ACTION ITEM – Print the line that contains "лишних покупок", then every line after it until the entries end, exactly as they read; do not include pictures.

PROVIDED ENTRIES –
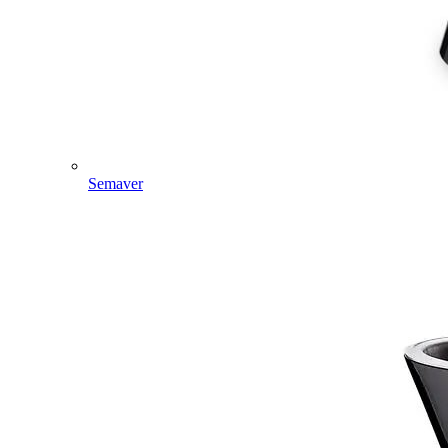
Semaver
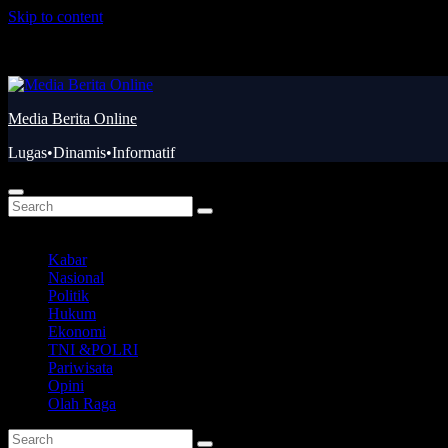
Skip to content
Kam. Agu 6th, 2026
Media Berita Online
Lugas•Dinamis•Informatif
Kabar
Nasional
Politik
Hukum
Ekonomi
TNI &POLRI
Pariwisata
Opini
Olah Raga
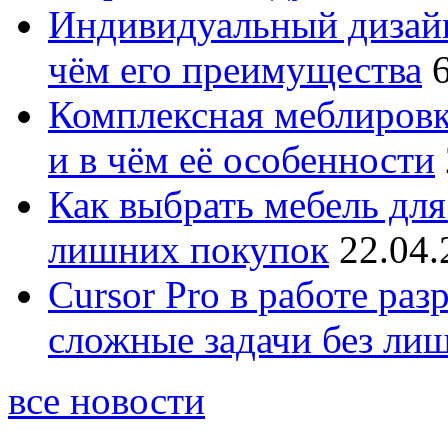
Индивидуальный дизайн
чём его преимущества
Комплексная меблировк
и в чём её особенности
Как выбрать мебель для
лишних покупок
22.04.
Cursor Pro в работе раз
сложные задачи без ли
все новости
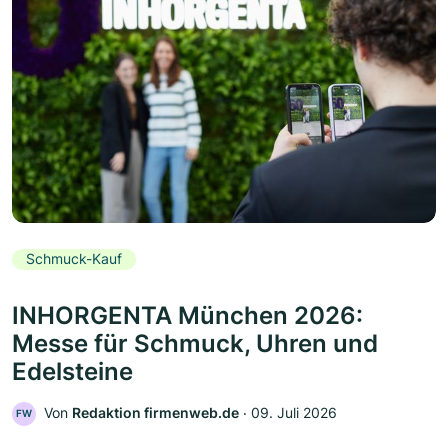
Schmuck-Kauf
INHORGENTA München 2026:
Messe für Schmuck, Uhren und
Edelsteine
Von
Redaktion firmenweb.de
‧
09. Juli 2026
FW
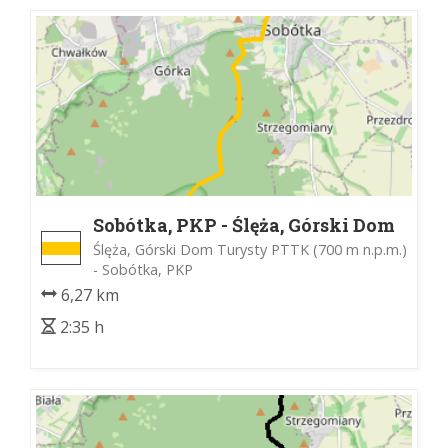
Sobótka, PKP - Ślęża, Górski Dom
Turystu PTTK
Ślęża, Górski Dom Turysty PTTK (700 m n.p.m.)
- Sobótka, PKP
6,27 km
2:35 h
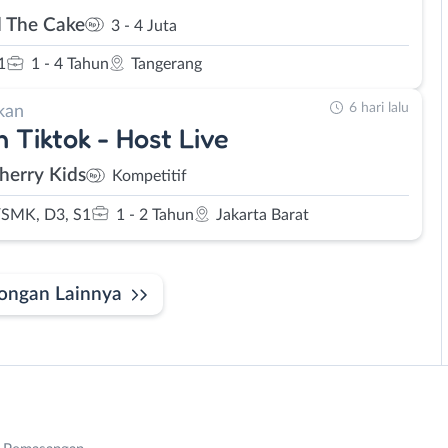
d The Cake
3 - 4 Juta
1
1 - 4 Tahun
Tangerang
6 hari lalu
kan
 Tiktok - Host Live
herry Kids
Kompetitif
SMK, D3, S1
1 - 2 Tahun
Jakarta Barat
ongan Lainnya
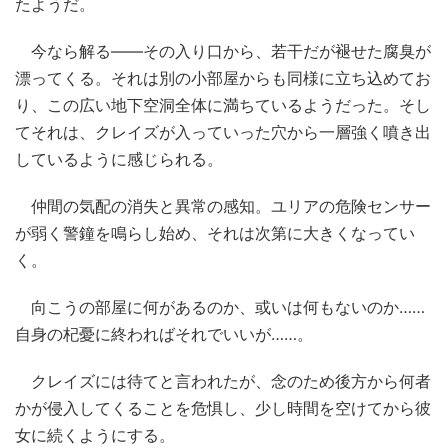
たようだ。
今なら解る――その入り口から、若干だが褪せた腐臭が
漂ってくる。それは別の小部屋からも同様に立ち込めてお
り、この広い地下空洞全体に満ちているようだった。そし
てそれは、クレイズが入っていった穴から一層強く噴き出
しているように感じられる。
仲間の気配の消失と異常の感知。ユリアの危険センサー
が弱く警鐘を鳴らし始め、それは次第に大きくなってい
く。
向こうの部屋に何があるのか、或いは何もないのか……
自身の杞憂に終わればそれでいいが……。
クレイズには待てと言われたが、念のため後方から何者
かが侵入してくることを危惧し、少し時間を空けてから彼
女に続くようにする。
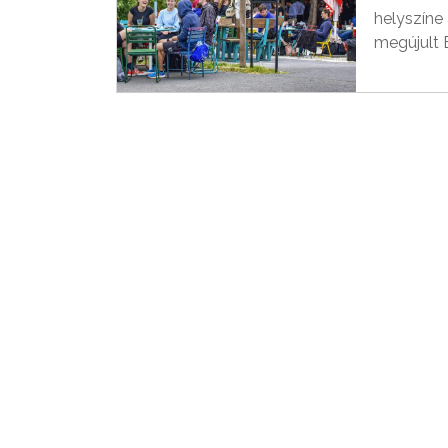
helyszíne
megújult 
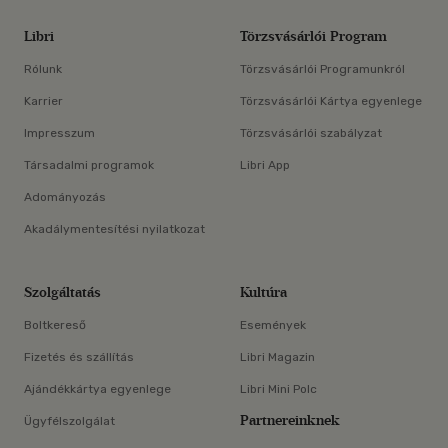
Libri
Törzsvásárlói Program
Rólunk
Törzsvásárlói Programunkról
Karrier
Törzsvásárlói Kártya egyenlege
Impresszum
Törzsvásárlói szabályzat
Társadalmi programok
Libri App
Adományozás
Akadálymentesítési nyilatkozat
Szolgáltatás
Kultúra
Boltkereső
Események
Fizetés és szállítás
Libri Magazin
Ajándékkártya egyenlege
Libri Mini Polc
Partnereinknek
Ügyfélszolgálat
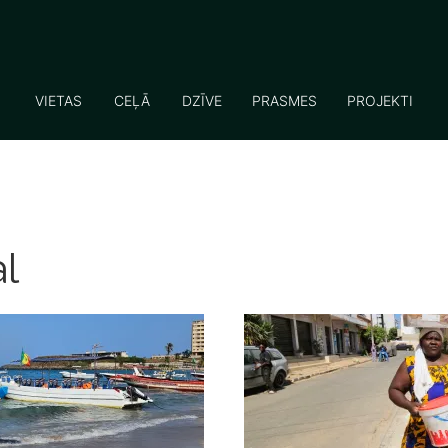
VIETAS
CEĻĀ
DZĪVE
PRASMES
PROJEKTI
l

PROBLEM SOLUTION –
лишних покупок
22.04.
Cursor Pro в работе раз
сложные задачи без ли
все новости
Schmuck-Kauf
INHORGENTA München 2026:
Messe für Schmuck, Uhren und
Edelsteine
Von
Redaktion firmenweb.de
‧
09. Juli 2026
FW
Sobótka, PKP - Ślęża, Górski Dom
Turystu PTTK
Ślęża, Górski Dom Turysty PTTK (700 m n.p.m.)
- Sobótka, PKP
6,27 km
2:35 h
d The Cake
3 - 4 Juta
1
1 - 4 Tahun
Tangerang
6 hari lalu
kan
 Tiktok - Host Live
herry Kids
Kompetitif
SMK, D3, S1
1 - 2 Tahun
Jakarta Barat
ongan Lainnya
たようだ。
今なら解る――その入り口から、若干だが褪せた腐臭が
漂ってくる。それは別の小部屋からも同様に立ち込めてお
り、この広い地下空洞全体に満ちているようだった。そし
てそれは、クレイズが入っていった穴から一層強く噴き出
しているように感じられる。
仲間の気配の消失と異常の感知。ユリアの危険センサー
が弱く警鐘を鳴らし始め、それは次第に大きくなってい
く。
向こうの部屋に何があるのか、或いは何もないのか……
自身の杞憂に終わればそれでいいが……。
クレイズには待てと言われたが、念のため後方から何者
かが侵入してくることを危惧し、少し時間を空けてから彼
女に続くようにする。
helyszíne
megújult 
Libri
Törzsvásárlói Program
Rólunk
Törzsvásárlói Programunkról
Karrier
Törzsvásárlói Kártya egyenlege
Impresszum
Törzsvásárlói szabályzat
Társadalmi programok
Libri App
Adományozás
Akadálymentesítési nyilatkozat
Szolgáltatás
Kultúra
Boltkereső
Események
Fizetés és szállítás
Libri Magazin
Ajándékkártya egyenlege
Libri Mini Polc
Partnereinknek
Ügyfélszolgálat
VIETAS
CEĻĀ
DZĪVE
PRASMES
PROJEKTI
l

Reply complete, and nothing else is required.